AWS Glue: IoT Sensor Data Transformation with Spark ML | Machine Learning Packages

Transforming IoT Sensor Data with Spark ML in AWS Glue

Question

You work for a retail athletic footwear company.

Your company has just completed the production of a new running shoe that contains IoT sensors in the shoe.

These sensors are used to enhance the runner's running experience by giving detailed data about foot plant, distance, acceleration, gait, and other data points for use in personal running performance analysis. You are on the machine learning team assigned the task of building a machine learning model to use the shoe IoT sensor data to make predictions of shoe life expectancy based on user wear and tear of the shoes.

Instead of just using raw running miles as the predictor of shoe life, your model will use all of the IoT sensor data to produce a much more accurate prediction of the remaining life of the shoes. You are in the process of building your dataset for training your model and running inferences from your model.

You need to clean the IoT sensor data before using it for training or use it to provide inferences from your inference endpoint.

You have decided to use Spark ML jobs within AWS Glue to build your feature transformation code.

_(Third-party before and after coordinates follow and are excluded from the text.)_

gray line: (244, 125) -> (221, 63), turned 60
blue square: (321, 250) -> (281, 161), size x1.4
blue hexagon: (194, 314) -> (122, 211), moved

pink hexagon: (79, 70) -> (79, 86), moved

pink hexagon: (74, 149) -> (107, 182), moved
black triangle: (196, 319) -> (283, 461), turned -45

Which machine learning packages/engines are the best choices for building your IoT sensor data transformer tasks in the simplest way possible? (Select THREE)

Answers

Explanations

Click on the arrows to vote for the correct answer

A. B. C. D. E. F.

Answers: A, B, C.

Option A is correct.

AWS Glue serializes Spark ML jobs into MLeap containers.

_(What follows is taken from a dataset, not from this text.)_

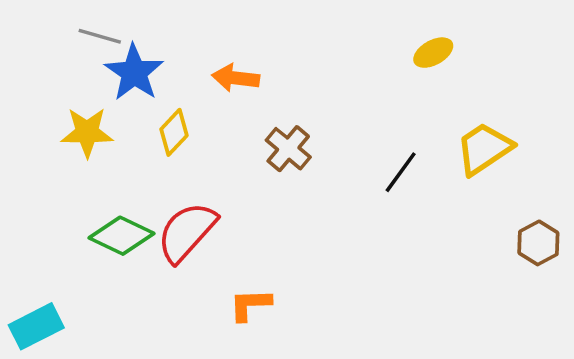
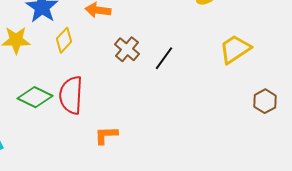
black line: (401, 172) -> (164, 58), moved
red semicircle: (187, 232) -> (71, 95), turned -39

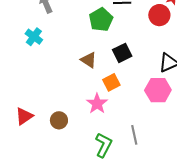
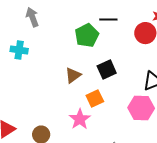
cyan cross: (34, 37) -> (19, 50), turned -30
brown triangle: (89, 60) -> (73, 75), turned 48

You add these MLeap containers to your inference pipeline.

Option B is correct.

Apache Spark MLlib is a machine learning library that lets you build machine learning pipeline components to transform your data using the full suite of standard transformers such as tokenizers, OneHotEncoders, normalizers, etc.

Option C is correct.

The SparkML Serving Container allows you to deploy an Apache Spark ML pipeline in SageMaker.

Option D is incorrect.

Batch Transformer is a feature of SageMaker that allows you to get inferences for an entire dataset.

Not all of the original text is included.